TRY IT – Where a line below holds the string "Saul", that line goes into the answer.

Dataset entries –
--- --- ---

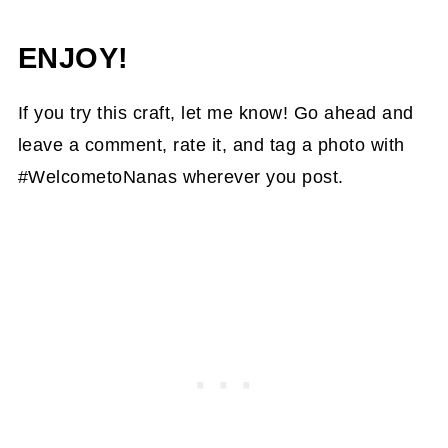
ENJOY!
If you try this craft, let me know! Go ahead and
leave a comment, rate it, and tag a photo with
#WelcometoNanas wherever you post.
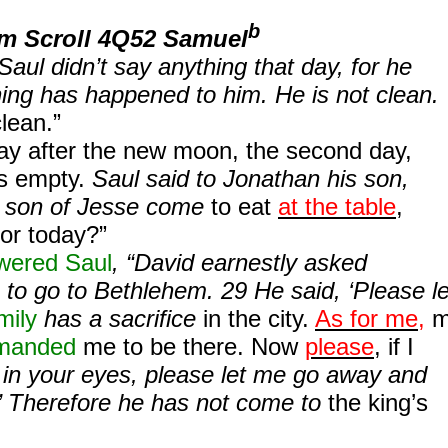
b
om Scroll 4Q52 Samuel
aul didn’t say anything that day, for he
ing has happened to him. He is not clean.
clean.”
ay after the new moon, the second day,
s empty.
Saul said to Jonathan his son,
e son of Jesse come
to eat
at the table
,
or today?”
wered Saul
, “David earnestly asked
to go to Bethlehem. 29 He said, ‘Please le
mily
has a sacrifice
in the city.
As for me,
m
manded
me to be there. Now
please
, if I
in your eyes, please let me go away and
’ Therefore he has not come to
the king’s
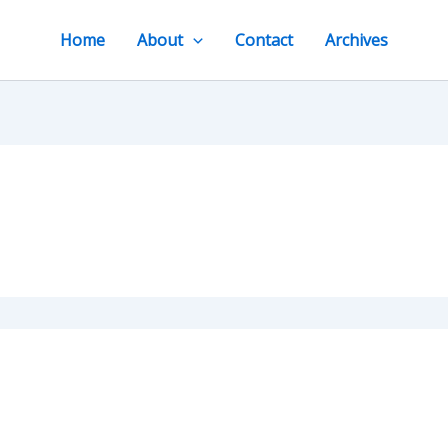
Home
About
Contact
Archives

--- --- ---

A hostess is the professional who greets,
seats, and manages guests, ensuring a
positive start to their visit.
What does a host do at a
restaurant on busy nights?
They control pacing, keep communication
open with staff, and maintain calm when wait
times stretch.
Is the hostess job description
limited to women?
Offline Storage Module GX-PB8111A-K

--- --- ---

EXERCISE OUTPUT –
Saul said to Jonathan his son,
wered Saul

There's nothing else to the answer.